REQUIRED ACTION –
Look through the data below and return each line where "icon" appears.

(Bounding box prediction data)
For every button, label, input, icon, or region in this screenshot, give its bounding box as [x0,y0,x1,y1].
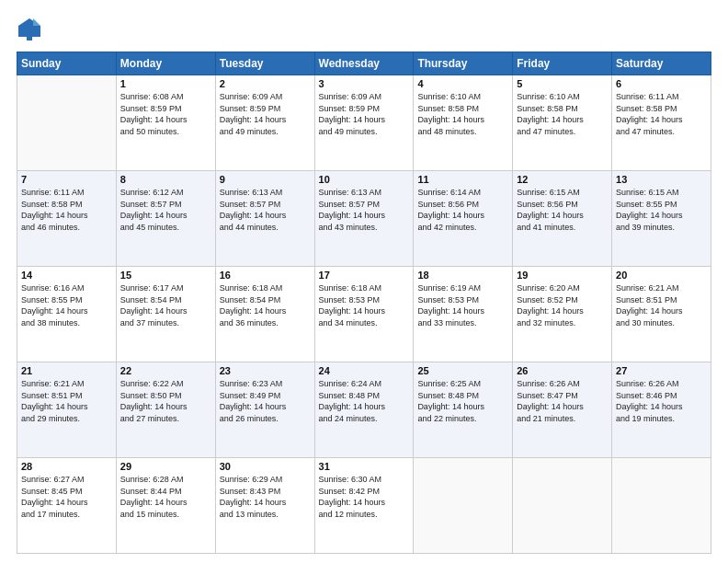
calendar-cell: 4Sunrise: 6:10 AM Sunset: 8:58 PM Daylig… [414,75,513,171]
day-number: 31 [319,461,410,472]
day-info: Sunrise: 6:13 AM Sunset: 8:57 PM Dayligh… [220,187,311,233]
day-info: Sunrise: 6:11 AM Sunset: 8:58 PM Dayligh… [21,187,112,233]
day-number: 4 [417,78,508,89]
day-info: Sunrise: 6:21 AM Sunset: 8:51 PM Dayligh… [21,378,112,424]
calendar-week-row: 1Sunrise: 6:08 AM Sunset: 8:59 PM Daylig… [17,75,711,171]
day-info: Sunrise: 6:20 AM Sunset: 8:52 PM Dayligh… [517,282,608,328]
calendar-cell: 19Sunrise: 6:20 AM Sunset: 8:52 PM Dayli… [513,267,612,362]
day-number: 18 [417,270,508,281]
svg-marker-1 [33,18,40,26]
calendar-cell: 7Sunrise: 6:11 AM Sunset: 8:58 PM Daylig… [17,171,117,267]
calendar-week-row: 21Sunrise: 6:21 AM Sunset: 8:51 PM Dayli… [17,362,711,458]
calendar-cell: 12Sunrise: 6:15 AM Sunset: 8:56 PM Dayli… [513,171,612,267]
day-info: Sunrise: 6:18 AM Sunset: 8:54 PM Dayligh… [220,282,311,328]
day-number: 19 [517,270,608,281]
calendar-header-friday: Friday [513,52,612,75]
day-info: Sunrise: 6:24 AM Sunset: 8:48 PM Dayligh… [319,378,410,424]
calendar-header-saturday: Saturday [612,52,711,75]
day-info: Sunrise: 6:18 AM Sunset: 8:53 PM Dayligh… [319,282,410,328]
calendar-cell: 22Sunrise: 6:22 AM Sunset: 8:50 PM Dayli… [116,362,215,458]
day-number: 7 [21,174,112,185]
day-info: Sunrise: 6:19 AM Sunset: 8:53 PM Dayligh… [417,282,508,328]
day-info: Sunrise: 6:23 AM Sunset: 8:49 PM Dayligh… [220,378,311,424]
day-number: 24 [319,365,410,376]
day-number: 25 [417,365,508,376]
calendar-cell [612,458,711,554]
day-number: 23 [220,365,311,376]
calendar-header-monday: Monday [116,52,215,75]
day-number: 13 [616,174,707,185]
day-info: Sunrise: 6:14 AM Sunset: 8:56 PM Dayligh… [417,187,508,233]
day-number: 5 [517,78,608,89]
calendar-header-tuesday: Tuesday [215,52,314,75]
calendar-cell: 29Sunrise: 6:28 AM Sunset: 8:44 PM Dayli… [116,458,215,554]
day-info: Sunrise: 6:13 AM Sunset: 8:57 PM Dayligh… [319,187,410,233]
day-number: 2 [220,78,311,89]
day-info: Sunrise: 6:21 AM Sunset: 8:51 PM Dayligh… [616,282,707,328]
header [17,17,711,42]
svg-marker-0 [18,18,40,37]
calendar-week-row: 14Sunrise: 6:16 AM Sunset: 8:55 PM Dayli… [17,267,711,362]
day-number: 3 [319,78,410,89]
day-number: 11 [417,174,508,185]
calendar-week-row: 28Sunrise: 6:27 AM Sunset: 8:45 PM Dayli… [17,458,711,554]
day-info: Sunrise: 6:16 AM Sunset: 8:55 PM Dayligh… [21,282,112,328]
calendar-cell: 18Sunrise: 6:19 AM Sunset: 8:53 PM Dayli… [414,267,513,362]
day-info: Sunrise: 6:15 AM Sunset: 8:55 PM Dayligh… [616,187,707,233]
day-info: Sunrise: 6:11 AM Sunset: 8:58 PM Dayligh… [616,91,707,137]
calendar-cell: 21Sunrise: 6:21 AM Sunset: 8:51 PM Dayli… [17,362,117,458]
calendar-cell: 26Sunrise: 6:26 AM Sunset: 8:47 PM Dayli… [513,362,612,458]
svg-rect-2 [27,37,32,40]
calendar-cell: 14Sunrise: 6:16 AM Sunset: 8:55 PM Dayli… [17,267,117,362]
calendar-cell: 20Sunrise: 6:21 AM Sunset: 8:51 PM Dayli… [612,267,711,362]
day-info: Sunrise: 6:28 AM Sunset: 8:44 PM Dayligh… [120,474,211,520]
day-number: 14 [21,270,112,281]
calendar-cell: 24Sunrise: 6:24 AM Sunset: 8:48 PM Dayli… [314,362,414,458]
day-number: 28 [21,461,112,472]
day-number: 20 [616,270,707,281]
day-number: 22 [120,365,211,376]
calendar-cell: 6Sunrise: 6:11 AM Sunset: 8:58 PM Daylig… [612,75,711,171]
calendar-cell: 15Sunrise: 6:17 AM Sunset: 8:54 PM Dayli… [116,267,215,362]
day-info: Sunrise: 6:25 AM Sunset: 8:48 PM Dayligh… [417,378,508,424]
calendar-cell: 1Sunrise: 6:08 AM Sunset: 8:59 PM Daylig… [116,75,215,171]
calendar-cell: 31Sunrise: 6:30 AM Sunset: 8:42 PM Dayli… [314,458,414,554]
logo-icon [17,17,42,42]
day-info: Sunrise: 6:26 AM Sunset: 8:46 PM Dayligh… [616,378,707,424]
calendar-header-sunday: Sunday [17,52,117,75]
calendar-cell: 27Sunrise: 6:26 AM Sunset: 8:46 PM Dayli… [612,362,711,458]
day-number: 16 [220,270,311,281]
day-info: Sunrise: 6:09 AM Sunset: 8:59 PM Dayligh… [319,91,410,137]
calendar-cell: 11Sunrise: 6:14 AM Sunset: 8:56 PM Dayli… [414,171,513,267]
day-number: 27 [616,365,707,376]
day-number: 26 [517,365,608,376]
day-number: 29 [120,461,211,472]
day-number: 30 [220,461,311,472]
calendar-cell [17,75,117,171]
day-info: Sunrise: 6:30 AM Sunset: 8:42 PM Dayligh… [319,474,410,520]
day-number: 15 [120,270,211,281]
calendar-cell: 30Sunrise: 6:29 AM Sunset: 8:43 PM Dayli… [215,458,314,554]
day-number: 21 [21,365,112,376]
day-info: Sunrise: 6:10 AM Sunset: 8:58 PM Dayligh… [517,91,608,137]
day-number: 6 [616,78,707,89]
day-info: Sunrise: 6:12 AM Sunset: 8:57 PM Dayligh… [120,187,211,233]
calendar-cell: 9Sunrise: 6:13 AM Sunset: 8:57 PM Daylig… [215,171,314,267]
day-info: Sunrise: 6:27 AM Sunset: 8:45 PM Dayligh… [21,474,112,520]
day-info: Sunrise: 6:08 AM Sunset: 8:59 PM Dayligh… [120,91,211,137]
calendar-cell: 25Sunrise: 6:25 AM Sunset: 8:48 PM Dayli… [414,362,513,458]
calendar-cell: 10Sunrise: 6:13 AM Sunset: 8:57 PM Dayli… [314,171,414,267]
calendar-table: SundayMondayTuesdayWednesdayThursdayFrid… [17,52,711,554]
calendar-cell: 5Sunrise: 6:10 AM Sunset: 8:58 PM Daylig… [513,75,612,171]
calendar-cell: 2Sunrise: 6:09 AM Sunset: 8:59 PM Daylig… [215,75,314,171]
day-info: Sunrise: 6:26 AM Sunset: 8:47 PM Dayligh… [517,378,608,424]
day-number: 17 [319,270,410,281]
day-number: 9 [220,174,311,185]
calendar-header-row: SundayMondayTuesdayWednesdayThursdayFrid… [17,52,711,75]
day-info: Sunrise: 6:09 AM Sunset: 8:59 PM Dayligh… [220,91,311,137]
day-info: Sunrise: 6:10 AM Sunset: 8:58 PM Dayligh… [417,91,508,137]
calendar-cell [513,458,612,554]
calendar-cell: 13Sunrise: 6:15 AM Sunset: 8:55 PM Dayli… [612,171,711,267]
calendar-cell: 28Sunrise: 6:27 AM Sunset: 8:45 PM Dayli… [17,458,117,554]
calendar-cell: 16Sunrise: 6:18 AM Sunset: 8:54 PM Dayli… [215,267,314,362]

RESPONSE BELOW –
For every button, label, input, icon, or region in this screenshot, give its bounding box as [x0,y0,x1,y1].
logo-icon [17,17,42,42]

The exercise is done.